The longest innings in the history of men’s Test match was played by Pakistani opening batsman Hanif Mohammad – the original ‘Little Master’ – during the first Test of the Pakistan tour of West Indies at Kensington Oval in Bridgetown, Barbados between January 17 and January 23, 1958. In the six-day match, West Indies won the toss and elected to bat, racking up 579 for 9 declared, with Everton Weekes top-scoring with 197. In reply, Pakistan managed just 106 all out, losing their last five wickets for 24 runs, and West Indies enforced the follow-on.
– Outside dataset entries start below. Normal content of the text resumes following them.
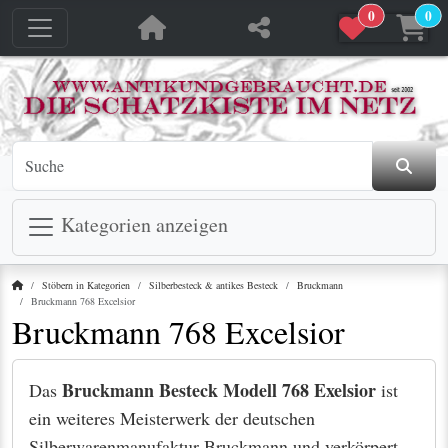
0
0
Kategorien anzeigen
Startseite
Stöbern in Kategorien
Silberbesteck & antikes Besteck
Bruckmann
Bruckmann 768 Excelsior
Bruckmann 768 Excelsior
Bruckmann Besteck Modell 768 Exelsior
Das
ist
ein weiteres Meisterwerk der deutschen
Silberwarenmanufaktur Bruckmann und verkörpert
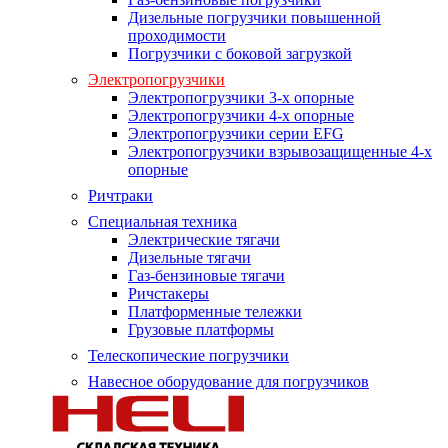
Дизельные погрузчики повышенной
проходимости
Погрузчики с боковой загрузкой
Электропогрузчики
Электропогрузчики 3-х опорные
Электропогрузчики 4-х опорные
Электропогрузчики серии EFG
Электропогрузчики взрывозащищенные 4-х
опорные
Ричтраки
Специальная техника
Электрические тягачи
Дизельные тягачи
Газ-бензиновые тягачи
Ричстакеры
Платформенные тележки
Грузовые платформы
Телескопические погрузчики
Навесное оборудование для погрузчиков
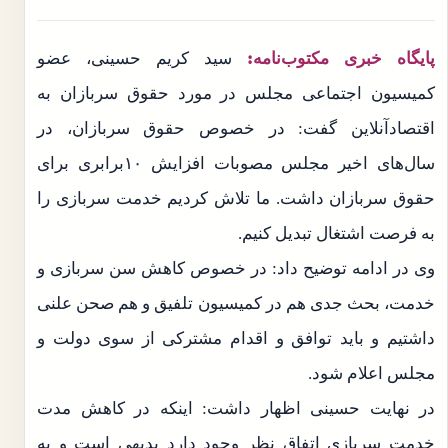
پایگاه خبری مکتوب‌نامه:
سید کریم حسینی، عضو
کمیسیون اجتماعی مجلس در مورد حقوق سربازان به
اقتصادآنلاین گفت: در خصوص حقوق سربازان، در
سال‌های اخیر مجلس مصوبات افزایش ۱۰برابری برای
حقوق سربازان داشت. ما تلاش کردیم خدمت سربازی را
به فرصت اشتغال تبدیل کنیم.
وی در ادامه توضیح داد: در خصوص کاهش سن سربازی و
خدمت، بحث جدی هم در کمیسیون تلفیق و هم صحن علنی
داشتیم و باید توافق و اقدام مشترکی از سوی دولت و
مجلس اعلام شود.
در نهایت حسینی اظهار داشت: اینکه در کاهش مدت
خدمت سربازی اتفاق نظر وجود دارد بدیهی است و به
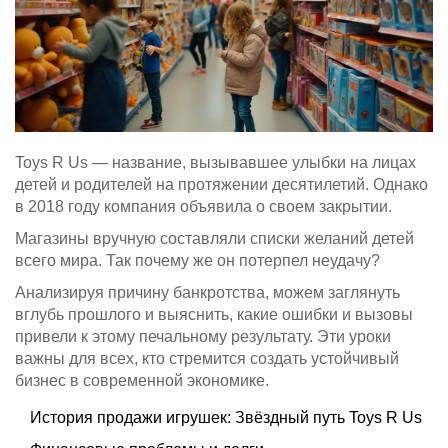
Toys R Us — название, вызывавшее улыбки на лицах
детей и родителей на протяжении десятилетий. Однако
в 2018 году компания объявила о своем закрытии.
Магазины вручную составляли списки желаний детей
всего мира. Так почему же он потерпел неудачу?
Анализируя причину банкротства, можем заглянуть
вглубь прошлого и выяснить, какие ошибки и вызовы
привели к этому печальному результату. Эти уроки
важны для всех, кто стремится создать устойчивый
бизнес в современной экономике.
История продажи игрушек: Звёздный путь Toys R Us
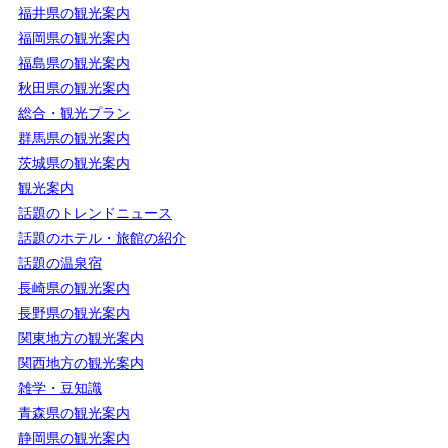
福井県の観光案内
福岡県の観光案内
福島県の観光案内
秋田県の観光案内
総合・観光プラン
群馬県の観光案内
茨城県の観光案内
観光案内
話題のトレンドニュース
話題のホテル・旅館の紹介
話題の温泉宿
長崎県の観光案内
長野県の観光案内
関東地方の観光案内
関西地方の観光案内
雑学・豆知識
青森県の観光案内
静岡県の観光案内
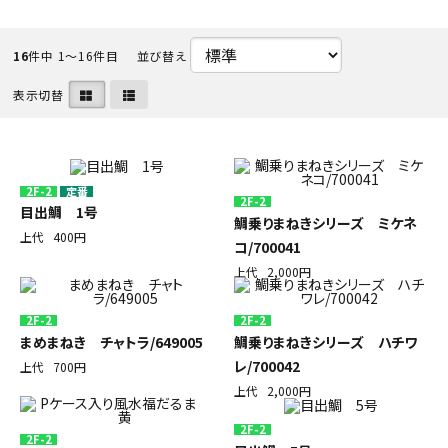
初めての方へ
16
件中 1〜16件目
並び替え
ご利用ガイド
表示切替
海外顧客 會員申請?法
プライバシーポリシー
2F-2
定番
2F-2
目出鯛 1号
鯛乗りまねきシリーズ ミケネ
上代
400円
特定商取引法について
コ/700041
上代
2,000円
お問い合わせ
2F-2
2F-2
まめまねき チャトラ/649005
鯛乗りまねきシリーズ ハチワ
レ/700042
上代
700円
上代
2,000円
2F-2
2F-2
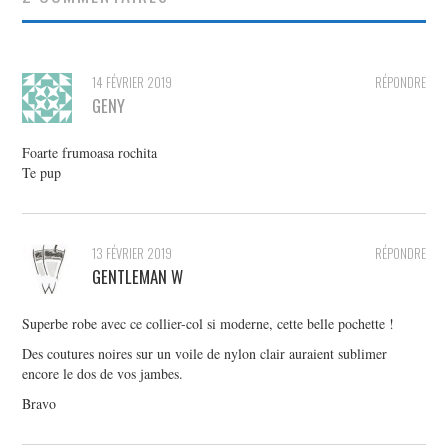
14 FÉVRIER 2019
RÉPONDRE
GENY
Foarte frumoasa rochita
Te pup
13 FÉVRIER 2019
RÉPONDRE
GENTLEMAN W
Superbe robe avec ce collier-col si moderne, cette belle pochette !
Des coutures noires sur un voile de nylon clair auraient sublimer
encore le dos de vos jambes.
Bravo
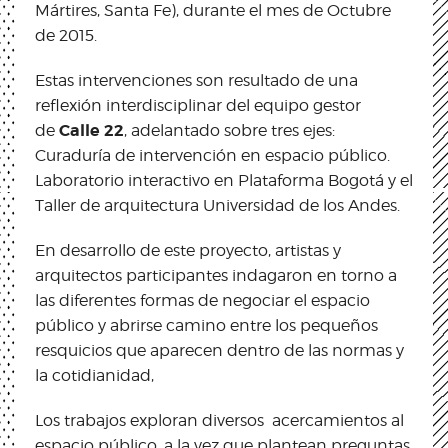
Mártires, Santa Fe), durante el mes de Octubre
de 2015.
Estas intervenciones son resultado de una
reflexión interdisciplinar del equipo gestor
Calle 22
de
, adelantado sobre tres ejes:
Curaduría de intervención en espacio público.
Laboratorio interactivo en Plataforma Bogotá y el
Taller de arquitectura Universidad de los Andes.
En desarrollo de este proyecto, artistas y
arquitectos participantes indagaron en torno a
las diferentes formas de negociar el espacio
público y abrirse camino entre los pequeños
resquicios que aparecen dentro de las normas y
la cotidianidad,
Los trabajos exploran diversos acercamientos al
espacio público, a la vez que plantean preguntas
Having been clean bowled by Eric Atkinson – who was making his Test debut, alongside older brother Denis – for 17 in the first innings, Hanif Mohammad returned to the crease later on the third day and stayed there for much of the remainder of the match . He was 161 not out at close of play on the fourth day, 251 not out at close of play on the fifth and finally caught at the wicket off the bowling of Denis Atkinson on the sixth, having scored 337 runs.
All told, his innings last 970 minutes, or 16 hours and 10 minutes, and left his team on 626-6. Pakistan scored another 31 runs before declaring their second innings at 657 for 8, leaving West Indies with precious little time to score the 185 runs they needed for victory. Indeed, opening batsmen Conrad Hunte and Rohan Kanhai managed just 28 runs off the 11 overs they faced and, not altogether surprisingly, the match ended in a draw.
For all his time at the crease, Hanif Mohammad does not hold the record for the most runs in a Test match innings. At the time, that record was held by Sir Leonard Hutton, who scored 364 for England against Australia at the Oval in August, 1938; it is currently held by Brian Lara, who scored 400 not out for West Indies against England at Antigua Recreation Ground in April, 2004.